選曲がマイナーで、キーシンらしいな(笑) と微笑ましく思いながらも、存分にキーシンスタイルを見せつけてくれましたね。
そして、3曲目。
この曲はもうね、大号泣しながら聞いていました。
弾き始めた時に、「この曲で、みなさんお別れですよ、ありがとう!」と言われているのが分かったからです。
思い出しながら、この記事をPCに打ち込んでいる、今もその時の感情が蘇ってきて泣いています。
え・・・?(笑)
ブラームスのこのワルツは、とても有名で「愛のワルツ」とも言われています。
キーシンのこの曲への愛、ピアノに対する愛、恩師や家族への愛、日本に対する愛、全てに向ける愛を感じました。
たくさんの歓声と拍手に包まれて、リサイタルは終了しました。
まとめ
待ちに待った念願のキーシンのリサイタル、本当にあっという間に終わってしまいました。
キーシンの音色はやはり、特別でした。
とても有名なピアニストが、同じピアノで同じ曲を弾いても、キーシンの音色は誰でも出せる音色ではありません。

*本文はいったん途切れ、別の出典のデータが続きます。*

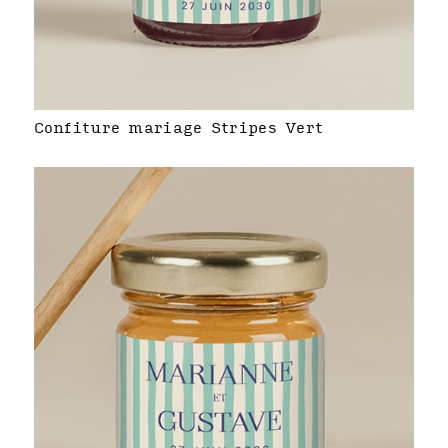
Confiture mariage Stripes Vert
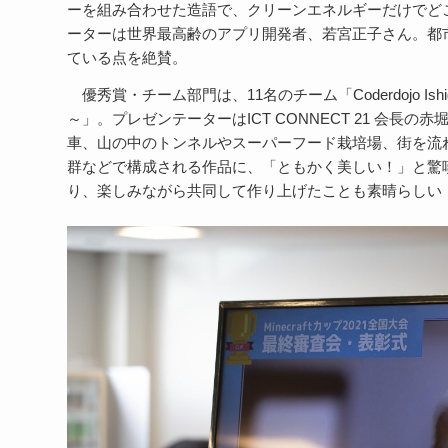
ーを組み合わせた造語で、クリーンエネルギーだけでど
ーターは世界最高齢のアプリ開発者、若宮正子さん。都
ている点を絶賛。
優秀賞・チーム部門は、
11
名のチーム「
Coderdojo Ishi
～」。プレゼンテーターは
ICT CONNECT 21
会長の赤
車、山の中のトンネルやスーパーフード栽培場、街を流
群などで構成される作品に、「ともかく美しい！」と驚
り、楽しみながら共同して作り上げたことも素晴らしい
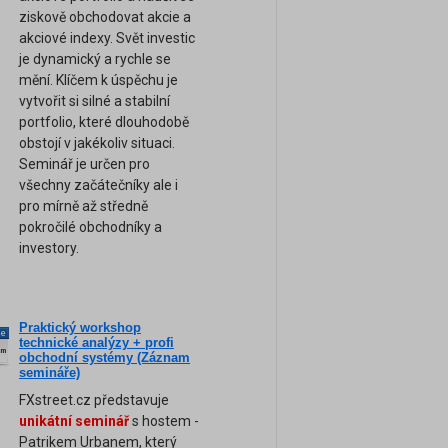
ziskově obchodovat akcie a
akciové indexy. Svět investic
je dynamický a rychle se
mění. Klíčem k úspěchu je
vytvořit si silné a stabilní
portfolio, které dlouhodobě
obstojí v jakékoliv situaci.
Seminář je určen pro
všechny začátečníky ale i
pro mírně až středně
pokročilé obchodníky a
investory.
Praktický workshop
ne
technické analýzy + profi
am
obchodní systémy (Záznam
semináře)
FXstreet.cz představuje
unikátní seminář
s hostem -
Patrikem Urbanem, který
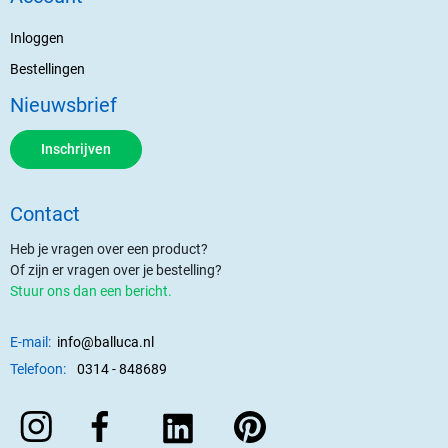
Inloggen
Bestellingen
Nieuwsbrief
Inschrijven
Contact
Heb je vragen over een product?
Of zijn er vragen over je bestelling?
Stuur ons dan een bericht.
E-mail:
info@balluca.nl
Telefoon:
0314 - 848689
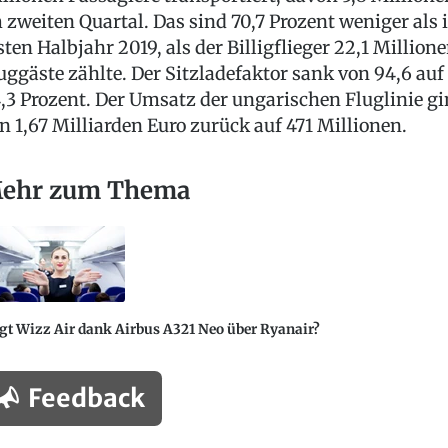
 zweiten Quartal. Das sind 70,7 Prozent weniger als
sten Halbjahr 2019, als der Billigflieger 22,1 Million
uggäste zählte. Der Sitzladefaktor sank von 94,6 auf
,3 Prozent. Der Umsatz der ungarischen Fluglinie g
n 1,67 Milliarden Euro zurück auf 471 Millionen.
ehr zum Thema
gt Wizz Air dank Airbus A321 Neo über Ryanair?
Feedback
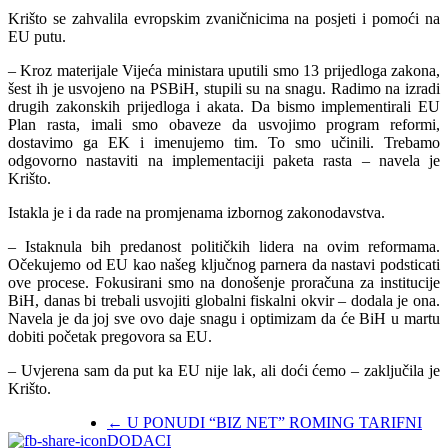
Krišto se zahvalila evropskim zvaničnicima na posjeti i pomoći na
EU putu.
– Kroz materijale Vijeća ministara uputili smo 13 prijedloga zakona,
šest ih je usvojeno na PSBiH, stupili su na snagu. Radimo na izradi
drugih zakonskih prijedloga i akata. Da bismo implementirali EU
Plan rasta, imali smo obaveze da usvojimo program reformi,
dostavimo ga EK i imenujemo tim. To smo učinili. Trebamo
odgovorno nastaviti na implementaciji paketa rasta – navela je
Krišto.
Istakla je i da rade na promjenama izbornog zakonodavstva.
– Istaknula bih predanost političkih lidera na ovim reformama.
Očekujemo od EU kao našeg ključnog parnera da nastavi podsticati
ove procese. Fokusirani smo na donošenje proračuna za institucije
BiH, danas bi trebali usvojiti globalni fiskalni okvir – dodala je ona.
Navela je da joj sve ovo daje snagu i optimizam da će BiH u martu
dobiti početak pregovora sa EU.
– Uvjerena sam da put ka EU nije lak, ali doći ćemo – zaključila je
Krišto.
←
U PONUDI “BIZ NET” ROMING TARIFNI
DODACI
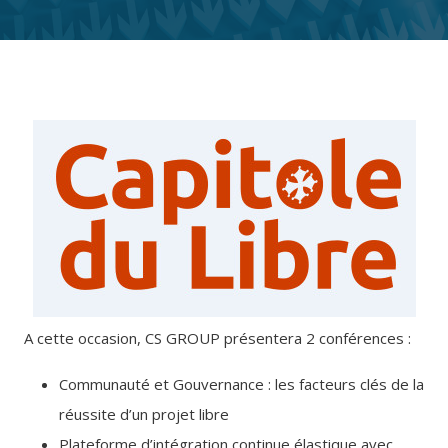
A cette occasion, CS GROUP présentera 2 conférences :
Communauté et Gouvernance : les facteurs clés de la
réussite d’un projet libre
Plateforme d’intégration continue élastique avec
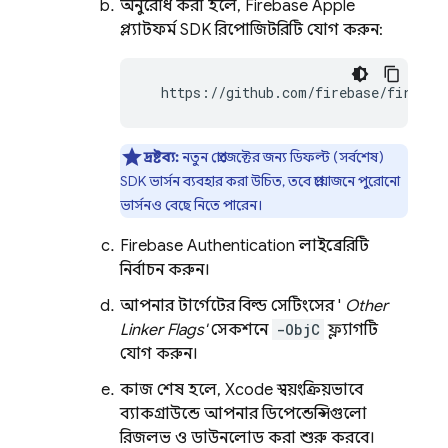
অনুরোধ করা হলে, Firebase Apple
প্ল্যাটফর্ম SDK রিপোজিটরিটি যোগ করুন:
  https://github.com/firebase/firebas
দ্রষ্টব্য:
নতুন প্রোজেক্টের জন্য ডিফল্ট (সর্বশেষ)
SDK ভার্সন ব্যবহার করা উচিত, তবে প্রয়োজনে পুরোনো
ভার্সনও বেছে নিতে পারেন।
Firebase Authentication
লাইব্রেরিটি
নির্বাচন করুন।
আপনার টার্গেটের বিল্ড সেটিংসের '
Other
Linker Flags'
সেকশনে
-ObjC
ফ্ল্যাগটি
যোগ করুন।
কাজ শেষ হলে, Xcode স্বয়ংক্রিয়ভাবে
ব্যাকগ্রাউন্ডে আপনার ডিপেন্ডেন্সিগুলো
রিজলভ ও ডাউনলোড করা শুরু করবে।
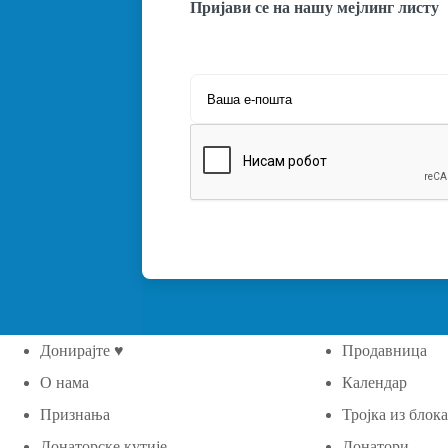
Пријави се на нашу мејлинг листу
Донирајте ♥
Продавница
О нама
Календар
Признања
Тројка из блок
Донаторске кутије
Донатори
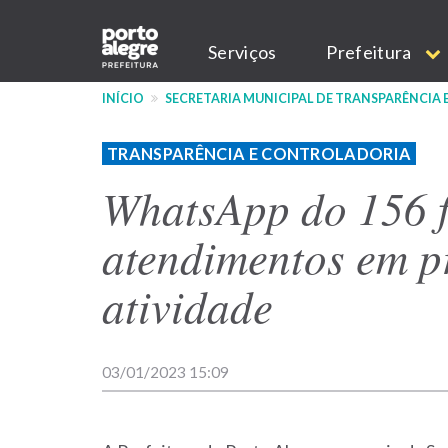
Pular
Main
para
Serviços
Prefeitura
o
navigation
conteúdo
INÍCIO
SECRETARIA MUNICIPAL DE TRANSPARÊNCIA
principal
TRANSPARÊNCIA E CONTROLADORIA
WhatsApp do 156 f
atendimentos em p
atividade
03/01/2023 15:09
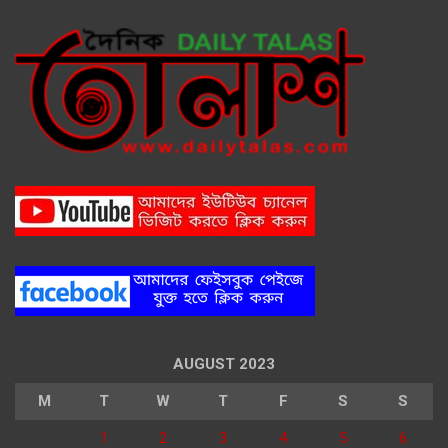
AUGUST 2023
M
T
W
T
F
S
S
1
2
3
4
5
6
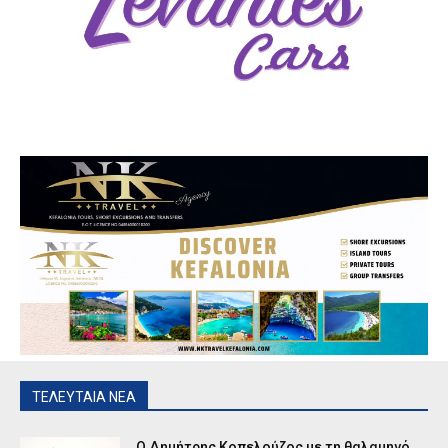
ΤΕΛΕΥΤΑΙΑ ΝΕΑ
Ο Δημήτρης Κοπελούζος με τη θαλαμηγό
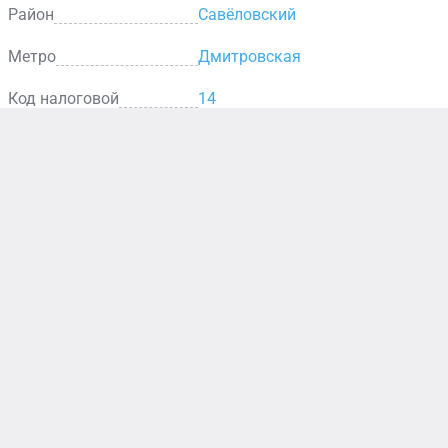
Район
Савёловский
Метро
Дмитровская
Код налоговой
14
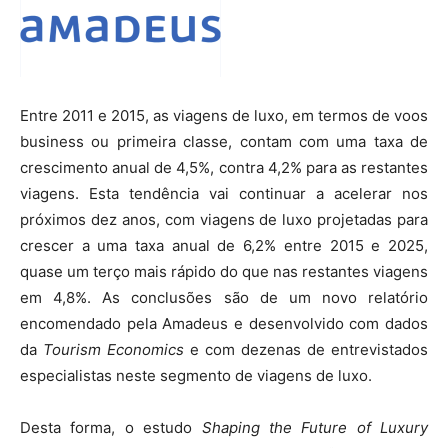
Entre 2011 e 2015, as viagens de luxo, em termos de voos
business ou primeira classe, contam com uma taxa de
crescimento anual de 4,5%, contra 4,2% para as restantes
viagens. Esta tendência vai continuar a acelerar nos
próximos dez anos, com viagens de luxo projetadas para
crescer a uma taxa anual de 6,2% entre 2015 e 2025,
quase um terço mais rápido do que nas restantes viagens
em 4,8%. As conclusões são de um novo relatório
encomendado pela Amadeus e desenvolvido com dados
da
Tourism Economics
e com dezenas de entrevistados
especialistas neste segmento de viagens de luxo.
Desta forma, o estudo
Shaping the Future of Luxury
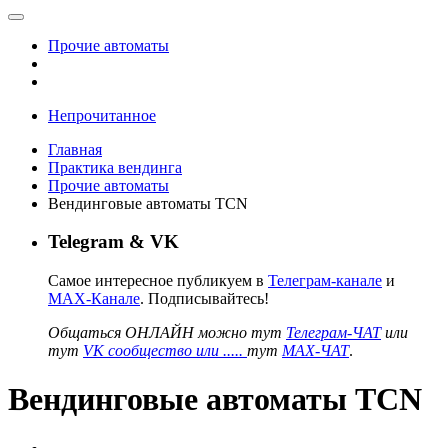
Прочие автоматы
Непрочитанное
Главная
Практика вендинга
Прочие автоматы
Вендинговые автоматы TCN
Telegram & VK
Самое интересное публикуем в
Телеграм-канале
и
MAX-Канале
. Подписывайтесь!
Общаться ОНЛАЙН можно тут
Телеграм-ЧАТ
или
тут
VK сообщество или .....
тут
MAX-ЧАТ
.
Вендинговые автоматы TCN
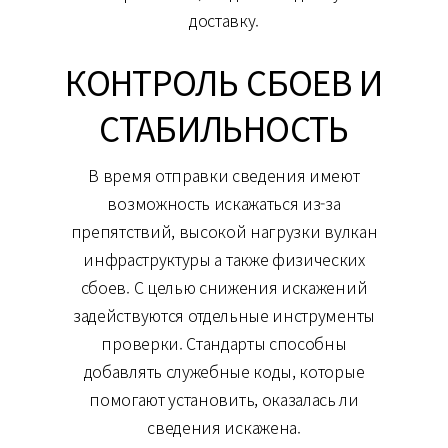
доставку.
КОНТРОЛЬ СБОЕВ И
СТАБИЛЬНОСТЬ
В время отправки сведения имеют
возможность искажаться из-за
препятствий, высокой нагрузки вулкан
инфраструктуры а также физических
сбоев. С целью снижения искажений
задействуются отдельные инструменты
проверки. Стандарты способны
добавлять служебные коды, которые
помогают установить, оказалась ли
сведения искажена.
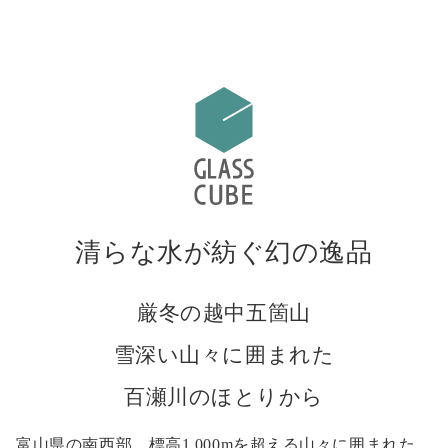
清らな水が紡ぐ幻の逸品
厳冬の越中五箇山
雪深い山々に囲まれた
百瀬川のほとりから
富山県の南西部、標高1,000mを超える山々に囲まれた、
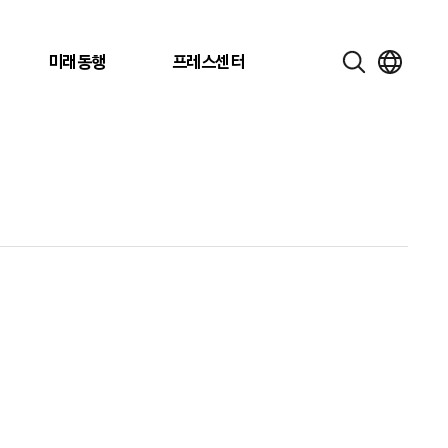
미래동행
프레스센터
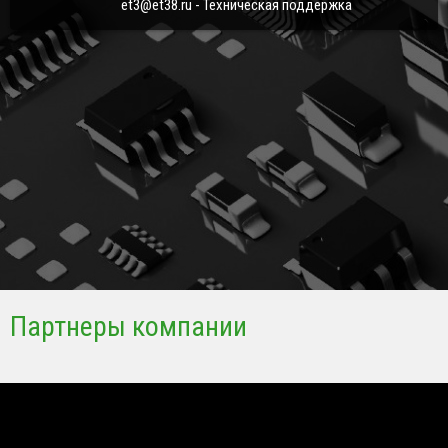
et3@et38.ru - Техническая поддержка
Партнеры компании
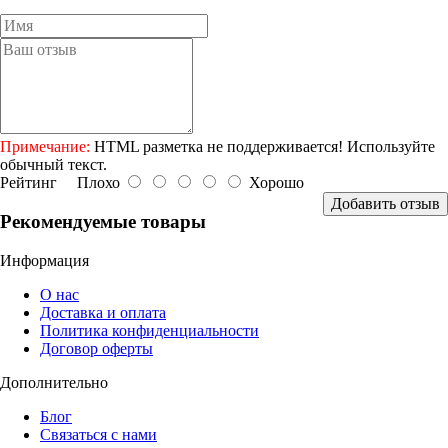
Примечание:
HTML разметка не поддерживается! Используйте
обычный текст.
Рейтинг
Плохо
Хорошо
Добавить отзыв
Рекомендуемые товары
Информация
О нас
Доставка и оплата
Политика конфиденциальности
Договор оферты
Дополнительно
Блог
Связаться с нами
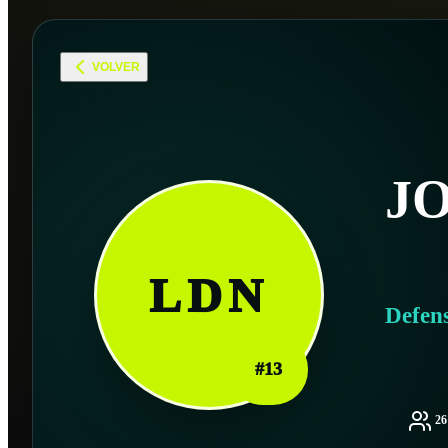
VOLVER
J
LDN
Defen
#
13
2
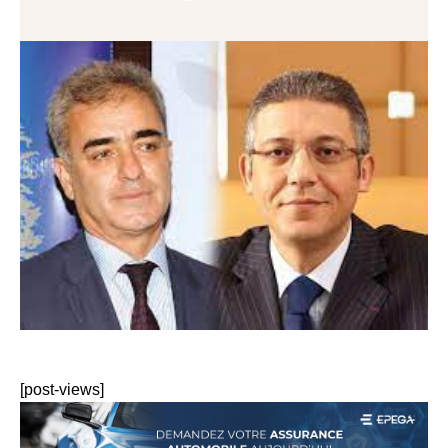
[post-views]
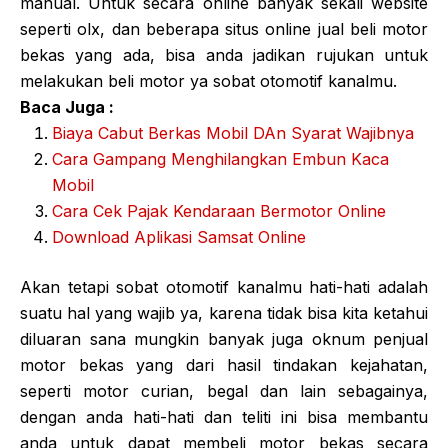
manual. Untuk secara online banyak sekali website
seperti olx, dan beberapa situs online jual beli motor
bekas yang ada, bisa anda jadikan rujukan untuk
melakukan beli motor ya sobat otomotif kanalmu.
Baca Juga :
Biaya Cabut Berkas Mobil DAn Syarat Wajibnya
Cara Gampang Menghilangkan Embun Kaca
Mobil
Cara Cek Pajak Kendaraan Bermotor Online
Download Aplikasi Samsat Online
Akan tetapi sobat otomotif kanalmu hati-hati adalah
suatu hal yang wajib ya, karena tidak bisa kita ketahui
diluaran sana mungkin banyak juga oknum penjual
motor bekas yang dari hasil tindakan kejahatan,
seperti motor curian, begal dan lain sebagainya,
dengan anda hati-hati dan teliti ini bisa membantu
anda untuk dapat membeli motor bekas secara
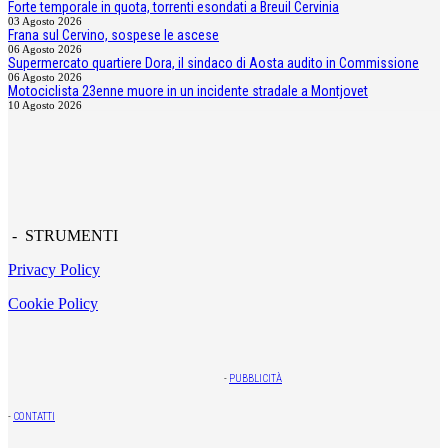
Forte temporale in quota, torrenti esondati a Breuil Cervinia
03 Agosto 2026
Frana sul Cervino, sospese le ascese
06 Agosto 2026
Supermercato quartiere Dora, il sindaco di Aosta audito in Commissione
06 Agosto 2026
Motociclista 23enne muore in un incidente stradale a Montjovet
10 Agosto 2026
- STRUMENTI
Privacy Policy
Cookie Policy
-
PUBBLICITÀ
-
CONTATTI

そして、上項の感想でも述べましが、「この曲ってこういう意味があって、こんなにもいい曲だったんだ!」と思わせてくれる素晴らしいピアニストであることも改めて感じたのです。
以前のキーシンの自伝本の感想の際にも同じようなことを書いたのですが、キーシンは自己流にアレンジしすぎることなく作曲家の意図や楽譜を忠実に演奏するんです。
なので、その楽曲が持つ本質をとても上手に表現するんですよね。
そこに、キーシンの色がうまい具合に重なってくる。
これが、観客を飽きさせずにむしろ曲の良さをうまく伝えることができている理由ではないかなと思います。
一つ一つの音に無駄がなく、作曲家やキーシンの思いが込められているまさに至極の音色は唯一無二。
演奏を聴いて、心が勝手に踊り出し、体が高揚する感覚を生で実感できて「だから私はキーシンが好きなんだ!!」と心から思い、感動しました。
現代ピアニストの最高峰と言っても過言ではないと思います。
彼の音楽には、言葉では表現しきれないほどの素晴らしい魅力がたくさん詰まっていました。
子供の頃の私にもし会えることができたなら、言ってあげたい。
「キーシンのピアノの音色は、現代でも全く色褪せることなくもっともっと素晴らしいものだったよ。」と。
これからも遠く離れた地で素晴らしい音色を奏で続けるであろうキーシンを、全力で応援していきます!